Strony

02 kwietnia, 2017

" I mamy, i mamy ..." - kolejną wiosnę


 I mamy, i mamy... i wyszedł na dupka

Czarował, czarował , tę lewą hrabinę
Sztuczką ograną gładząc talię w ręku
Siląc się na mądrą bankowca minę
Ona zaś wyposażona w korso wdzięku
 itd. ..

Strofa tyczy kilku kadrów z filmu, mnie zaś podobnie oczarowała wiosna, Ta sama jak co roku, a jednak inna w czasie.
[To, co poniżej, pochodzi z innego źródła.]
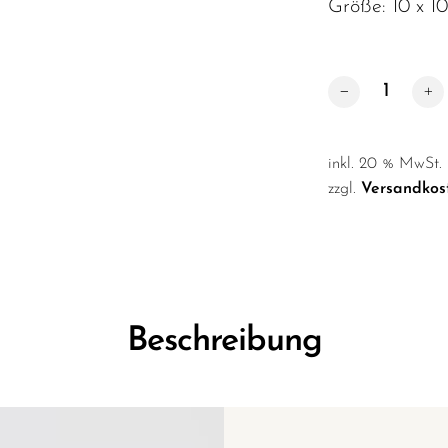
Größe: 10 x 1
Smartphonehalte
inkl. 20 % MwSt.
zzgl.
Versandkos
Beschreibung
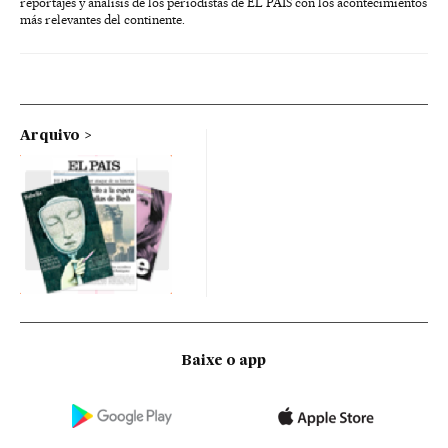
reportajes y análisis de los periodistas de EL PAÍS con los acontecimientos
más relevantes del continente.
Arquivo
Baixe o app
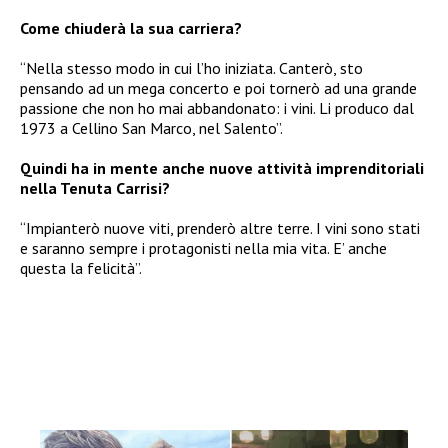
Come chiuderà la sua carriera?
“Nella stesso modo in cui l’ho iniziata. Canterò, sto
pensando ad un mega concerto e poi tornerò ad una grande
passione che non ho mai abbandonato: i vini. Li produco dal
1973 a Cellino San Marco, nel Salento”.
Quindi ha in mente anche nuove attività imprenditoriali
nella Tenuta Carrisi?
“Impianterò nuove viti, prenderò altre terre. I vini sono stati
e saranno sempre i protagonisti nella mia vita. E’ anche
questa la felicità”.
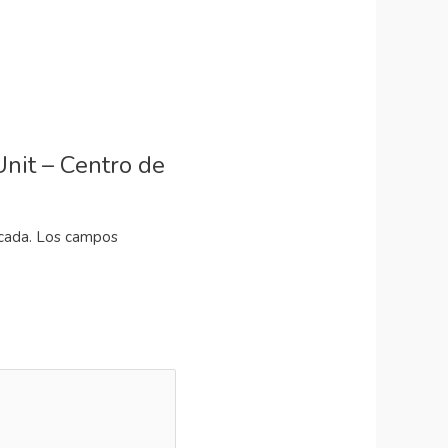
Unit – Centro de
cada.
Los campos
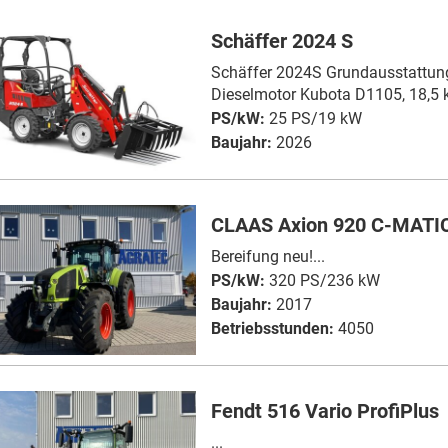
Schäffer 2024 S
Schäffer 2024S Grundausstattung:
Dieselmotor Kubota D1105, 18,5 k
PS/kW:
25 PS/19 kW
Baujahr:
2026
CLAAS Axion 920 C-MATI
Bereifung neu!...
PS/kW:
320 PS/236 kW
Baujahr:
2017
Betriebsstunden:
4050
Fendt 516 Vario ProfiPlus
...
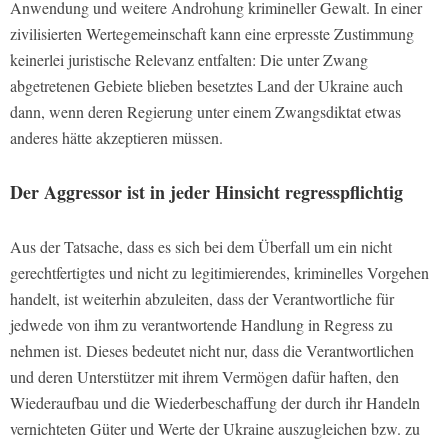
Anwendung und weitere Androhung krimineller Gewalt. In einer
zivilisierten Wertegemeinschaft kann eine erpresste Zustimmung
keinerlei juristische Relevanz entfalten: Die unter Zwang
abgetretenen Gebiete blieben besetztes Land der Ukraine auch
dann, wenn deren Regierung unter einem Zwangsdiktat etwas
anderes hätte akzeptieren müssen.
Der Aggressor ist in jeder Hinsicht regresspflichtig
Aus der Tatsache, dass es sich bei dem Überfall um ein nicht
gerechtfertigtes und nicht zu legitimierendes, kriminelles Vorgehen
handelt, ist weiterhin abzuleiten, dass der Verantwortliche für
jedwede von ihm zu verantwortende Handlung in Regress zu
nehmen ist. Dieses bedeutet nicht nur, dass die Verantwortlichen
und deren Unterstützer mit ihrem Vermögen dafür haften, den
Wiederaufbau und die Wiederbeschaffung der durch ihr Handeln
vernichteten Güter und Werte der Ukraine auszugleichen bzw. zu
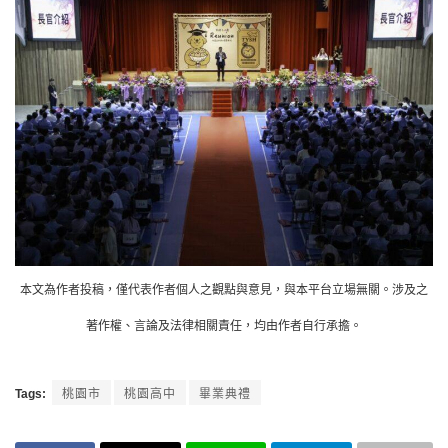
本文為作者投稿，僅代表作者個人之觀點與意見，與本平台立場無關。涉及之
著作權、言論及法律相關責任，均由作者自行承擔。
Tags:
桃園市
桃園高中
畢業典禮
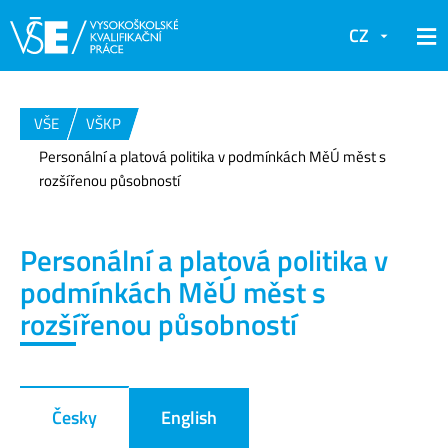
CZ
VŠE
VŠKP
Personální a platová politika v podmínkách MěÚ měst s
rozšířenou působností
Personální a platová politika v
podmínkách MěÚ měst s
rozšířenou působností
Česky
English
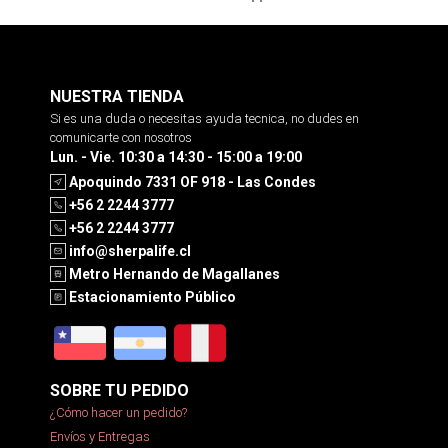
NUESTRA TIENDA
Si es una duda o necesitas ayuda tecnica, no dudes en
comunicarte con nosotros
Lun. - Vie. 10:30 a 14:30 - 15:00 a 19:00
Apoquindo 7331 OF 918 - Las Condes
+56 2 2244 3777
+56 2 2244 3777
info@sherpalife.cl
Metro Hernando de Magallanes
Estacionamiento Público
SOBRE TU PEDIDO
¿Cómo hacer un pedido?
Envíos y Entregas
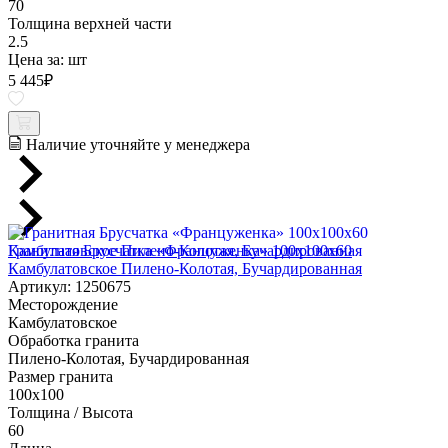
70
Толщина верхней части
2.5
Цена за:
шт
5 445
₽
Наличие уточняйте у менеджера
Гранитная Брусчатка «Француженка» 100х100x60
Камбулатовское Пилено-Колотая, Бучардированная
Артикул: 1250675
Месторождение
Камбулатовское
Обработка гранита
Пилено-Колотая, Бучардированная
Размер гранита
100х100
Толщина / Высота
60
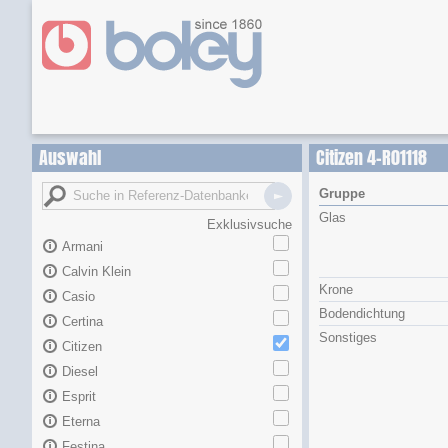
Auswahl
Citizen 4-R01118
Gruppe
Glas
Exklusivsuche
Armani
Calvin Klein
Krone
Casio
Bodendichtung
Certina
Sonstiges
Citizen
Diesel
Esprit
Eterna
Festina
Chociaż bywa złudna, jak przystało na Rodzaj czarujący odwiecznie długą bądź krótką kreacją, blond bądź kruczym włosem, działająca na zmysły zdrowego samca , stała w rocznym cyklu - a wielokroć zdradzająca - również jak na ten Rodzaj przystało ( ma to wpisane w psychikę lub odwieczny cykl zataczający kolejny obrót wokół najbliższej nam gwiazdy), to jednak, mimo wszystko, a może nawet dlatego ta różnorodność korzystnie wpływa na zdrowie psychiczne , ale też fizyczne, bo pobudza rytmikę serca, wyobraźnię, intensyfikuje wyblakłe przez zimę kolory, budzi wzrost i ducha - tutaj daruję sobie rozwinięcie tego co może się za wzrostem i duchem kryć.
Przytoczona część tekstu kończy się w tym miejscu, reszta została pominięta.